Is someone else in the building possibly using these test tones? I recently heard test tones bleeding through during live radio broadcasting and assumed that someone was testing some gear in the studio racks that wasn't in the system signal chain, but somehow was cross-talking into it.

I am curious there is significant buzz/hum in your sample. Where is that coming from? If you eliminate that buzz you may well reduce or eliminate other interferences bleeding into your amps as well. What are the conditions of your setup? What amps are you using? Is there a guitar lead plugged in when you get the tone? Is the amp plugged into a DI or any other piece of mains powered equipment? Try to establish whether the tone is injected by EMI (wirelessly), crosstalk (possibly a ground loop), or injection through the power lead (try power outlets on different circuits).

My current experience is limited. Decades ago I worked in entertainment venues and one of my responsibilities was procuring the musical amps and larger instruments for touring acts. However just recently my partner has started playing guitar so I have acquired a couple of amps and a few guitars. None of our amps combinations produces the buzzy/hum noise in your sample track, they are to all intensive purposes silent with or without instruments connected. I've made guitar leads with Canare GS6 cable and Neutrik "Silent" NP2X jacks on the guitar end which allows the instrument to be swapped without noise as well as preventing an unterminated lead feeding EMI into an amp.
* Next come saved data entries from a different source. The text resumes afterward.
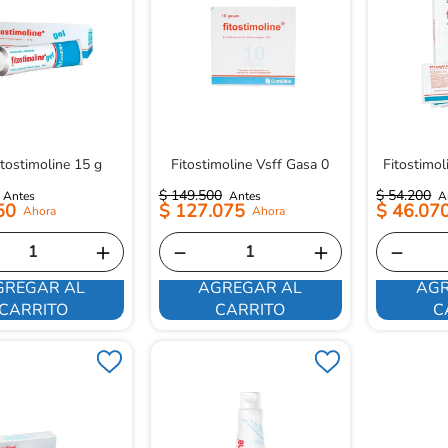
itostimoline 15 g
Fitostimoline Vsff Gasa 0
Fitostimol
$
149
.
500
$
54
.
200
50
$
127
.
075
$
46
.
07
＋
－
＋
－
GREGAR AL
AGREGAR AL
AGR
CARRITO
CARRITO
C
In my experience noise is optional and usually the result of poor design, either of the amp or lead, or poor or attention to detail in the system interconnections where there are multiple devices connected.

The way to troubleshoot a system is to start with the most basic amp/speaker and nothing else connected. That state is the system's noise floor and it should be effectively silent. Add one additional item at a time and solve any degradation in the noise floor before adding another item.
 
Thanks for your replies !

First of all, it doesn't come from cellphones and no one in the building is running any kind of test tones.
But thanks for popping this up as a possible cause !

I will run tests with everything shut off, powering things one at a time like Rayma said,
but as there's quite a lot of things in the house and the problem being intermittent and totally random, i just wanted to know if anybody recognized this kind of parasite right away.